Se evoquei Cervantes, fi-lo com a deliberada intenção de dizer que a viagem, a procura de significados, é presença constante desde os antanhos da literatura. Se Cervantes guiuo o seu fidalgo pelas terras da Mancha, Aragão e Catalunha, a busca de verdades, encontrou verdades relativas. Em Mia, a viagem é para a cura. E isso torna-se apodíctico quando o personagem Mwanito, diz: “ Deixo de ser cego apenas quando escrevo.” A escrita tornou-se orgânica, transformou-se em mais um dos sentidos do corpo. Sem ela a cegueira é incontornável. E para que isso não aconteça é preciso viajar, viajar sempre no barco da escrita. Mia busca sonoridades, sons que a pauta da vida não grafou.
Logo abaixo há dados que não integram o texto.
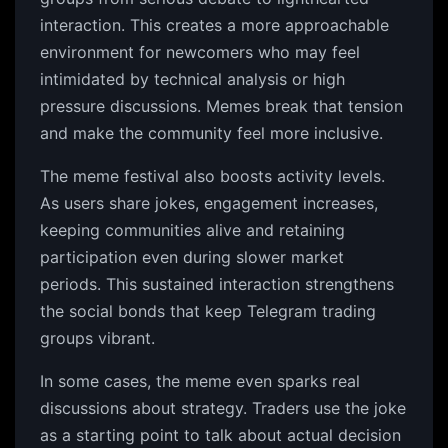
interaction. This creates a more approachable
environment for newcomers who may feel
intimidated by technical analysis or high
pressure discussions. Memes break that tension
and make the community feel more inclusive.
The meme festival also boosts activity levels.
As users share jokes, engagement increases,
keeping communities alive and retaining
participation even during slower market
periods. This sustained interaction strengthens
the social bonds that keep Telegram trading
groups vibrant.
In some cases, the meme even sparks real
discussions about strategy. Traders use the joke
as a starting point to talk about actual decision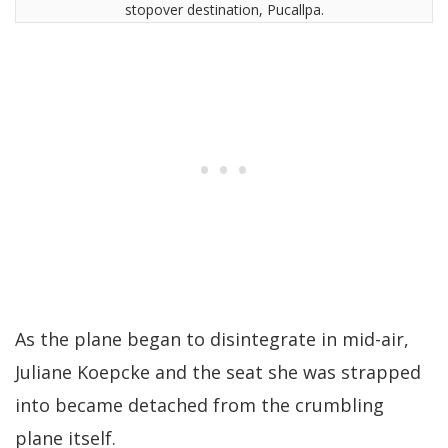
stopover destination, Pucallpa.
As the plane began to disintegrate in mid-air,
Juliane Koepcke and the seat she was strapped
into became detached from the crumbling
plane itself.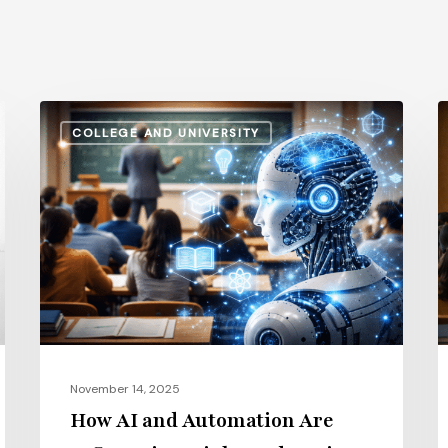
How
A
COLLEGE AND UNIVERSITY
AI
S
and
v
Automation
I
Are
P
Influencing
H
Higher
t
Education
G
Salaries
E
in
i
November 14, 2025
2026
2
How AI and Automation Are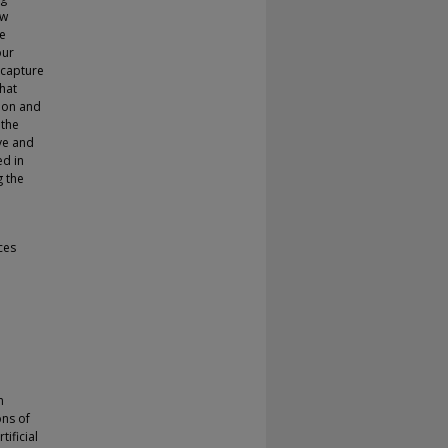
ew
ue
our
 capture
hat
tion and
 the
ve and
ed in
g the
ces
n
ons of
ificial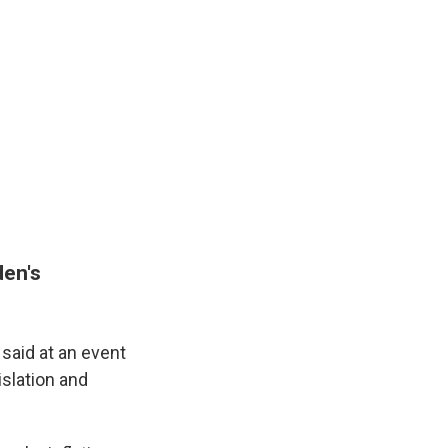
den's
 said at an event
islation and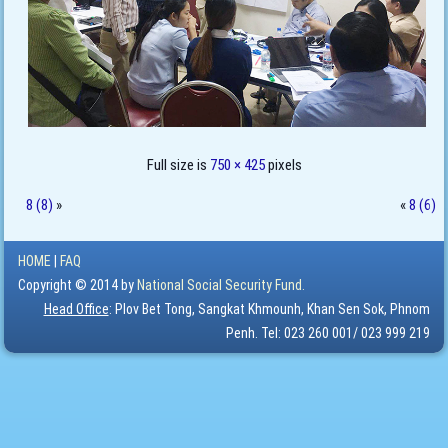
Full size is
750 × 425
pixels
8 (8)
»
«
8 (6)
HOME
|
FAQ
Copyright © 2014 by
National Social Security Fund.
Head Office
: Plov Bet Tong, Sangkat Khmounh, Khan Sen Sok, Phnom
Penh. Tel: 023 260 001/ 023 999 219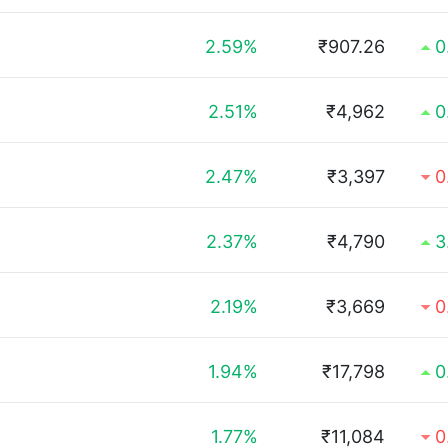
2.59%
₹907.26
0
2.51%
₹4,962
0
2.47%
₹3,397
0
2.37%
₹4,790
3
2.19%
₹3,669
0
1.94%
₹17,798
0
1.77%
₹11,084
0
E é nessa viagem infinita, nessa incessante busca do som puro que a literatura, o romance inaugurado por Cervantes há quatro séculos, encontra a sua vida, o seu oxigénio. Com Mia, mais que com os inauguradores de correntes, os exegetas do fim do romance, encontramos o prazer da efabulação, o encanto de criar, de amar a palavra, de usufruir o texto.
ico grato por te ter como lábaro - não o estandarte das iniciais de Jesus Cristo na época de Constantino, a efígie literária nos labirintos do mundo da escrita. Este Jesusalém que se quer como o livro dos livros ensina-nos que nesta selva de desigualdades, de alienação global, de homogeneização de ambições mesquinhas e terrenas, o grande desafio está em abrir até aos limites a grande coutada da vida: a nossa consciência.